Во-о-от, так-то лучше.
Я прихожу домой и прячу сумку на кухне. В гостиной включен телевизор, поэтому я снимаю обувь и иду прямо туда.
– Сэм?
Он, как обычно, сидит на диване перед мерцающим экраном. В руке – банка пива. Его взгляд упирается в меня, когда я вхожу.
– Сэм.
Сажусь рядом с диваном. Через некоторое время замечаю, что он вообще не смотрит телевизор. Его глаза обращены на внутренний дворик за стеклянной дверью. Он дышит медленно, ровно, его грудь ритмично поднимается и опускается.
– Сэм…
Он долго изучает меня глазами, прежде чем робко и еле заметно улыбнуться.
– Что, было много работы?
– Да, очень.
– Что-то я… так соскучилась по тебе.
– Я тоже по тебе скучал. – Его рука касается моей щеки, идет вверх и убирает со лба непослушные волосы.
В такие моменты я ненавижу быть человеком без единой аугментации – лишь комком мыслящего желе, запертым в костяном панцире, в бесконечной разделенности со своими возлюбленными, вынужденным протискивать каждый смысл через речевой канал с низкой пропускной способностью. Все люди – острова, окруженные бездонными океанами бессмысленной тьмы. Будь я хотя бы наполовину тем прежним существом, будь у меня хотя бы часть ресурсов – по одному желанию Сэма, по желанию Кей, я смогла бы проникнуть в его существо (равно как и он – в мое) гораздо глубже, чем доступно неловкому и неказистому примату. В осознании того, что мы потеряли, что у нас могло бы быть вместе, есть особая острота, только заставляющая меня желать его еще сильнее.
Я осторожно придвигаюсь ближе, прижимаюсь к его талии.
– Где ты был так долго?
– Убегал. – Он наконец поворачивает голову и смотрит на меня краешком глаз. – От себя, в первую очередь.
– Я тоже. Но почему тебе так трудно сейчас быть тем… кем ты стал?
– Слишком похоже на… – Он сглатывает. – На то, кем они хотели меня видеть.
Я не спрашиваю, кто такие «они», – все и так понятно.
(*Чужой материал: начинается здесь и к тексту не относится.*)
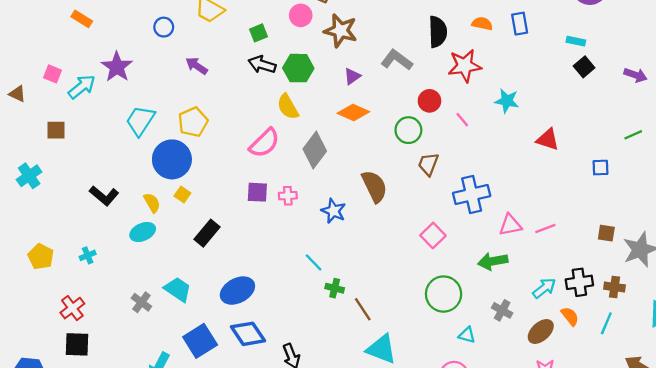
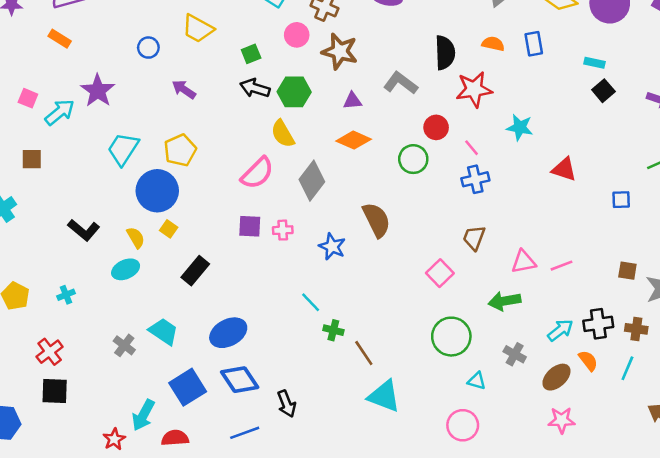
purple triangle: (352, 76) -> (352, 101), turned 30
brown trapezoid: (428, 164) -> (474, 238), moved
blue cross: (472, 195) -> (475, 179), moved, size x0.7

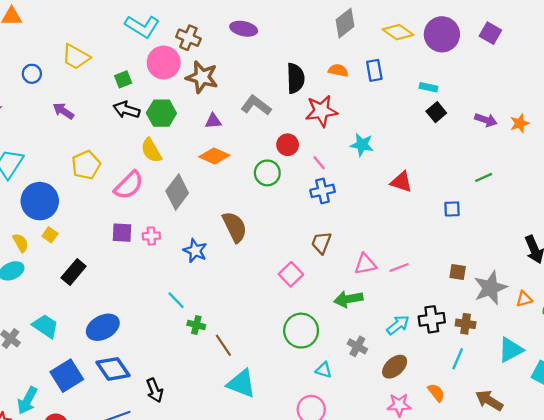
pink circle: (297, 35) -> (164, 62), size x1.5
yellow pentagon: (180, 150) -> (86, 165), moved
orange semicircle: (588, 361) -> (436, 393), moved

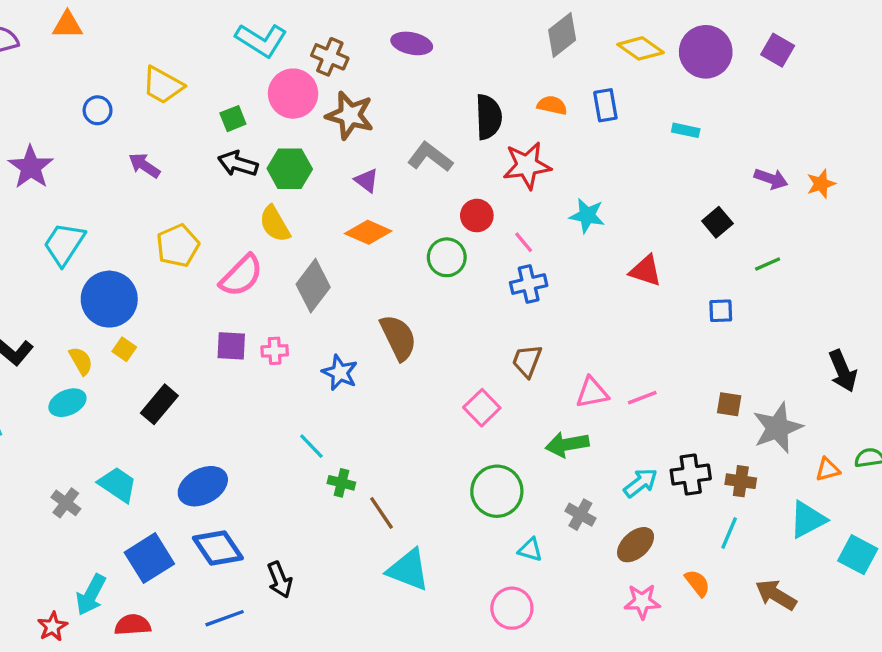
black square: (436, 112) -> (717, 222), moved
purple triangle: (213, 121) -> (367, 180), turned 42
orange triangle: (524, 299) -> (828, 469), moved

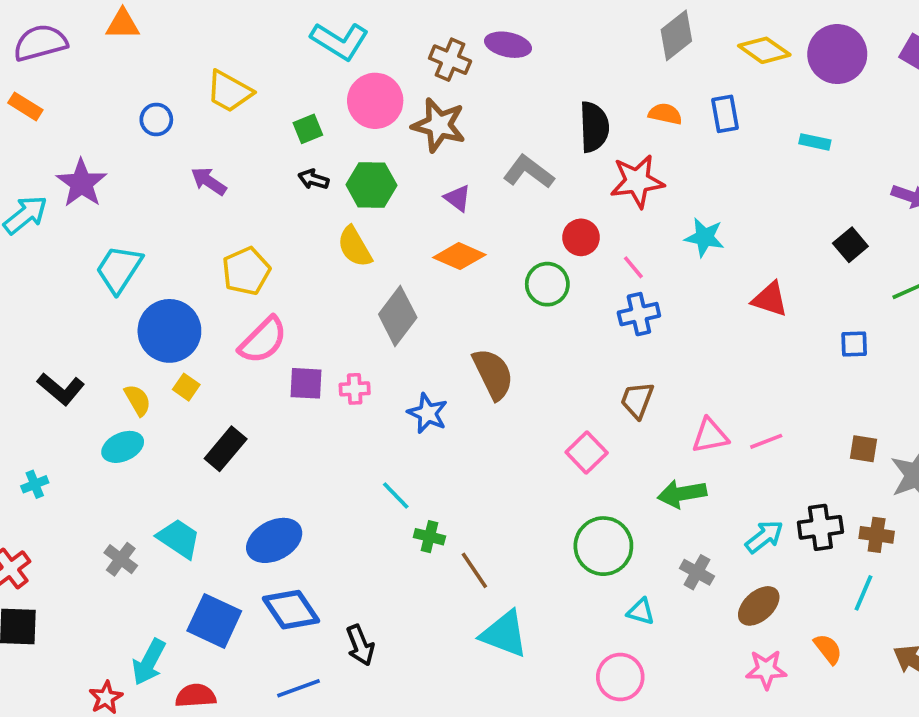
brown cross: (330, 57) -> (450, 60), moved
black arrow: (238, 164) -> (313, 179), size x0.7
pink semicircle: (241, 276) -> (263, 340), moved
blue square: (149, 558) -> (214, 621), turned -33

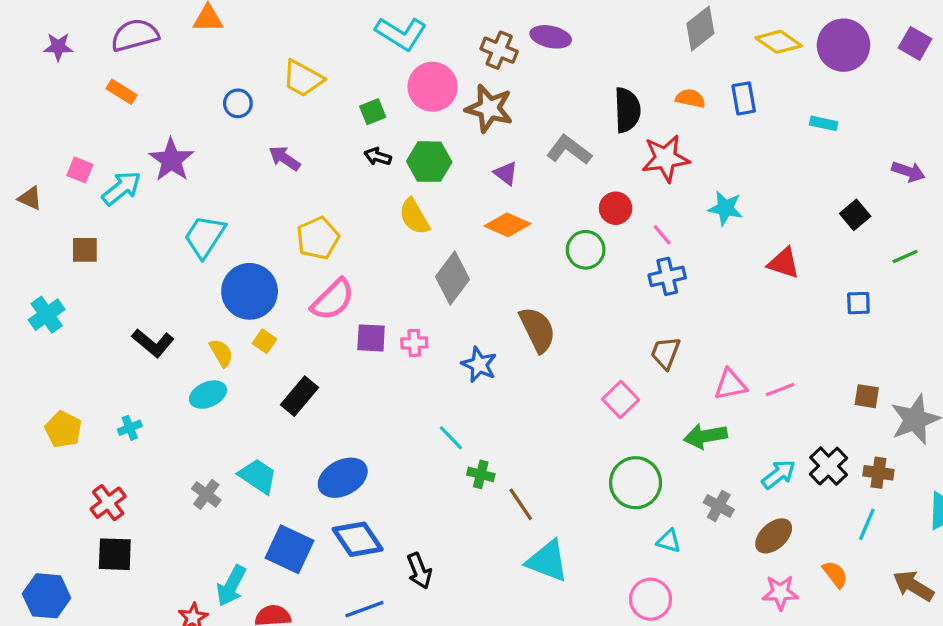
black cross: (820, 527) -> (829, 466), turned -36

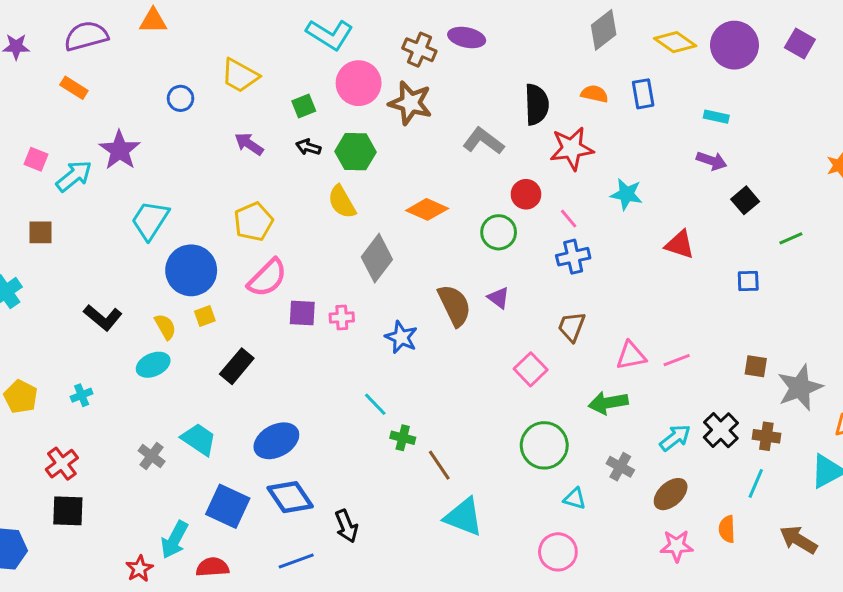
purple arrow: (285, 158) -> (249, 144), moved
purple arrow: (908, 172) -> (712, 161), moved
purple triangle: (506, 173) -> (499, 298), moved
yellow square: (265, 341) -> (205, 316), turned 35
orange semicircle: (835, 574) -> (727, 529), turned -144

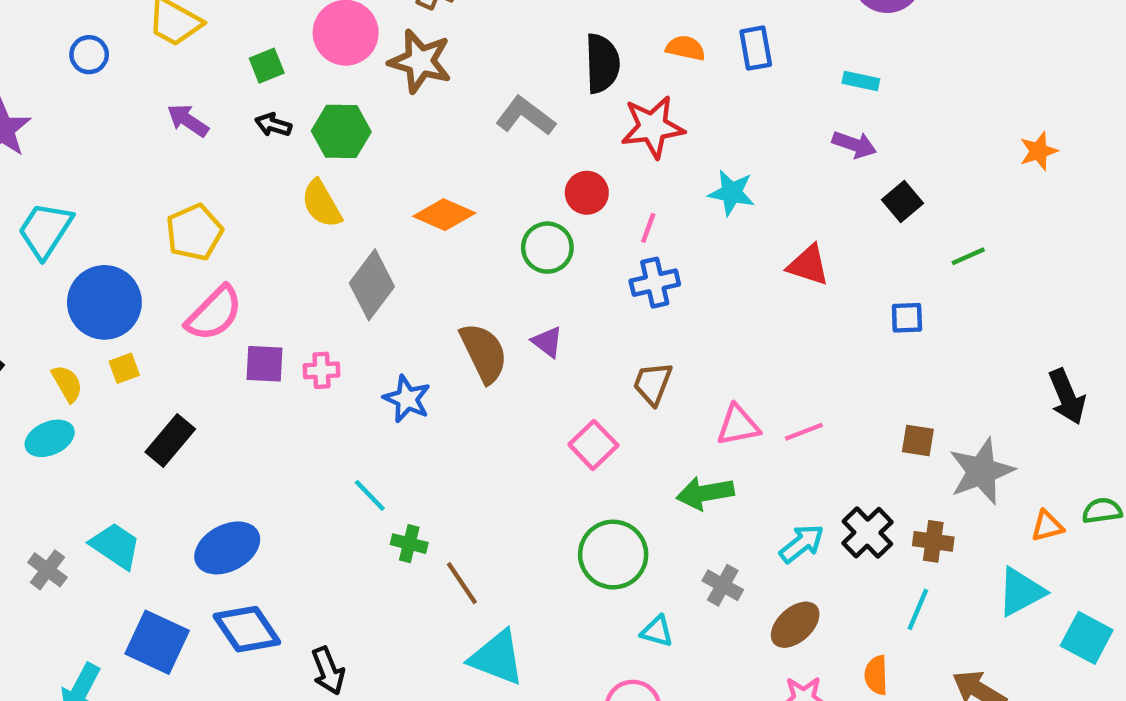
pink line: (569, 219) -> (648, 228), turned 60

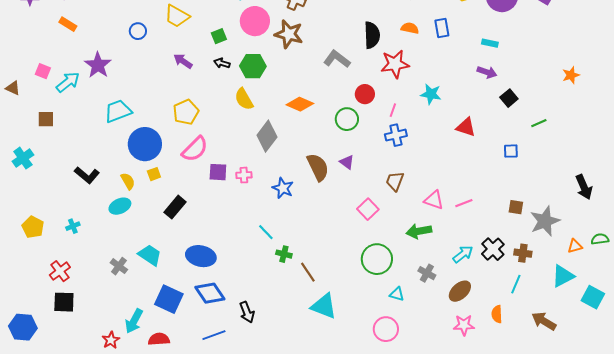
cyan trapezoid: (45, 230) -> (118, 111), turned 36
pink triangle: (738, 425) -> (434, 200), turned 30
blue ellipse: (227, 548) -> (201, 256), turned 40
– Ты хочешь сбежать отсюда? Покинуть этот корабль?
Сэм долго молчит.
– Нет, не думаю, – говорит он в конце концов. – Потому что мне пришлось бы снова стать тем, кем я не хочу быть, если это имеет для тебя смысл. Кей была маскировкой, Рив, маской. Секс-куклой, эрзац-женщиной. Ни разу не настоящим человеком.
Я обнимаю его крепче.
– И тем не менее ты захотел побыть ею какое-то время.
– Ну… да. – Он приподнимает бровь. – Откуда ты знаешь?
– Слушай, как ты думаешь, почему я здесь?
Сэм делает грустное лицо.
– Твоя взяла. Значит, ты хочешь убраться отсюда?
Мы не говорим о том, остаться или уйти – это понятно. Но что он на самом деле имеет в виду…
– Я думала, что хочу, – признаюсь я, перебирая пуговицы на передке его рубашки. – Потом доктор Хант поправила мне мозги, и я поняла, что на самом деле мне нужно где-то лечиться и быть собой. В общине. В мире. – Я запускаю руку ему под рубашку, и его дыхание приобретает хрипловатый оттенок, который заставляет меня сжать бедра. – В любви. – Я делаю паузу. – Не обязательно так, как это видит Хант, заметь.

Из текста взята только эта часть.